I need to prove the following is a subspace:
Let $V$ be a set of vectors over $F=\mathbb{R}$, $V=\operatorname{Functions}(\mathbb{R} ,\mathbb{R})$ and $W$ is a subgroup of $V$ such that $$W=\{f\in V| \, f(x)=f(-x)\}$$
I'm not sure about the "close under vector addition" part.
My solution: Let be $w_1 , w_2 \in W. w_1=\{f\in V| \, f(x_1)=f(-x_1)\},\,\,\,w_2=\{f\in V| \, f(x_2)=f(-x_2)\}$. Therefore:
$$w_1+w_2=f(x_1+x_2)=f(x_1)+f(x_2)=f(-x_1)+f(-x_2)=f\big(-(x_1+x_2)\big)\\
$$
Please tell me if something is wrong here (I feel like something is wrong…). Many thanks for you time and effort.
Best Answer
Your thinking about $W$ is muddled, as evidenced when you refer to $w_1$ and $w_2$ as sets. You may as well call them $f_1$ and $f_2$ because they are functions, and they are the elements of $W$ (vectors) that you are working with.
There is no reason to index the $x$: it is just an arbitrary element of $\Bbb R$. I suspect you have fallen into a common misunderstanding among beginners. The fact is that the functions are the elements of the vector space. (Whereas beginners sometimes are overly attached to the $x$ being an element of a vector space.)

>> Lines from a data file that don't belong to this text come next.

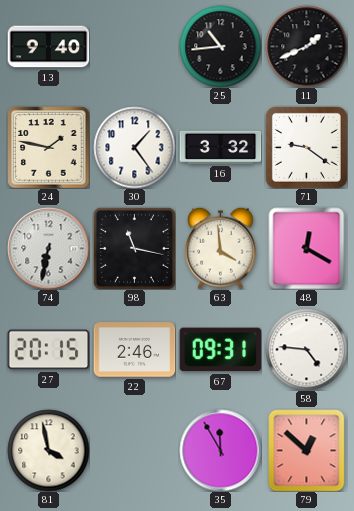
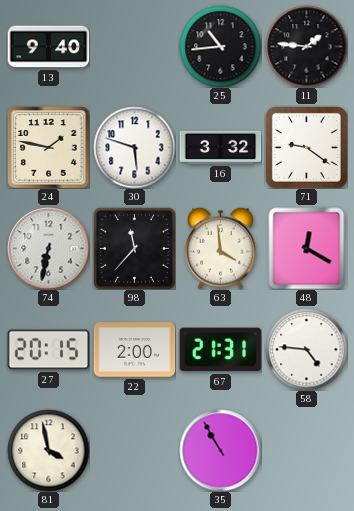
11: 1:41 -> 1:46
30: 1:24 -> 5:48
98: 11:17 -> 11:37
22: 2:46 -> 2:00
67: 09:31 -> 21:31
35: 11:55 -> 10:55
79: 12:52 -> none
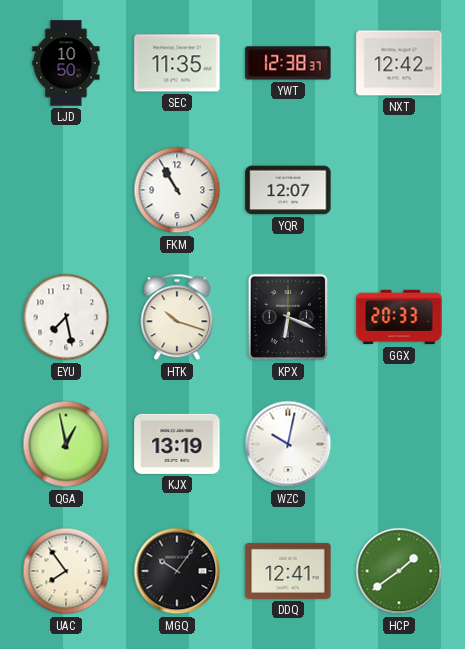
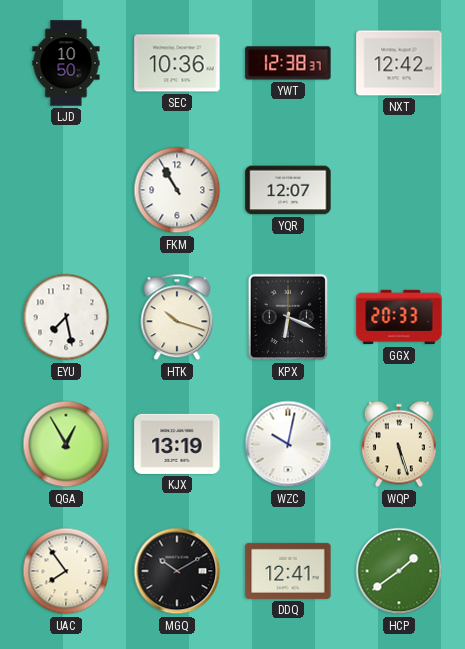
SEC: 11:35 -> 10:36
QGA: 12:58 -> 12:55
WQP: none -> 5:27
MGQ: 10:06 -> 10:10
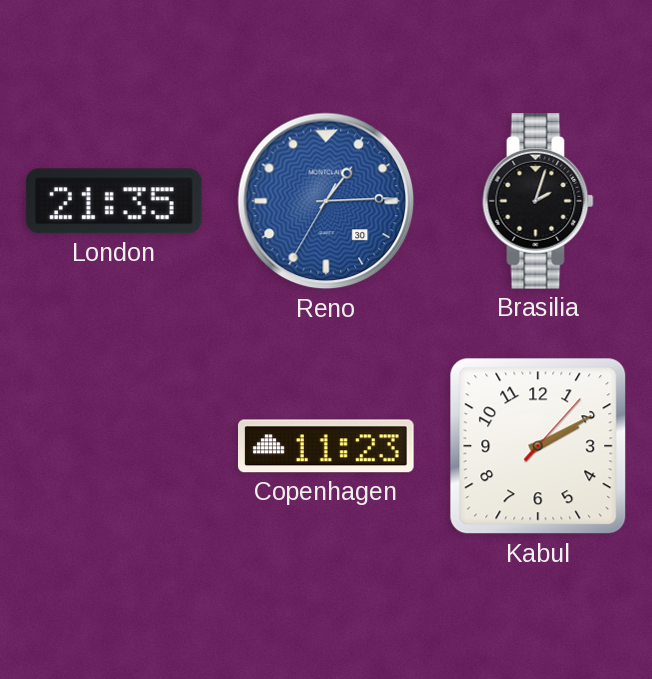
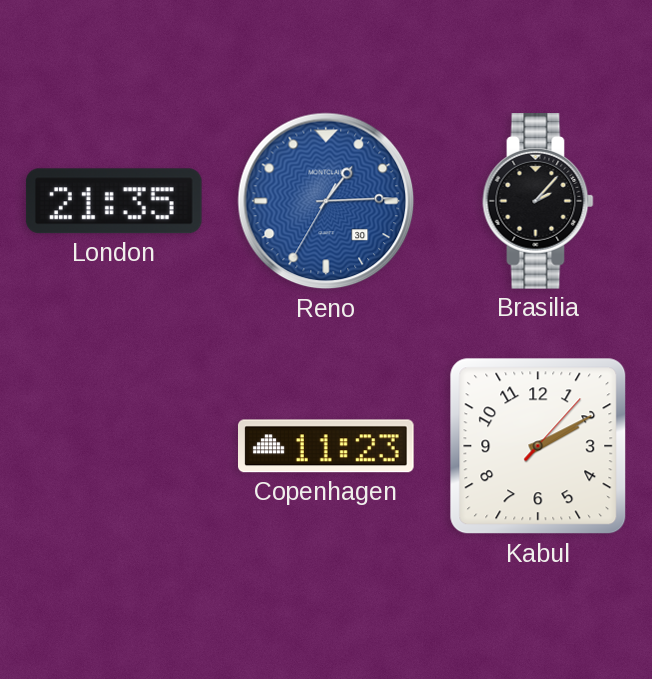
Brasilia: 2:03 -> 2:07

By virtue of being in $W$, both of them have the property that $f_i(x)=f_i(-x)$. Then
$$ (f_1+f_2)(x)=\dots=(f_1+f_2)(-x) $$
proving that $f_1+f_2$ is also a member of $W$. (I omitted the middle computation so you could puzzle it out :) )
See if you can do the closure under scalars now: the goal is to show that if $\lambda\in \Bbb R$, if $f\in W$, then $\lambda f\in W$. Finally, show that $0\in W$, "0" here denoting the function that is constantly 0 on $\Bbb R$.
In words, what you are doing is showing that the even functions on $\Bbb R$ form a subspace. As a followup exercise, you could additionally show that the odd functions also form a subspace of $V$.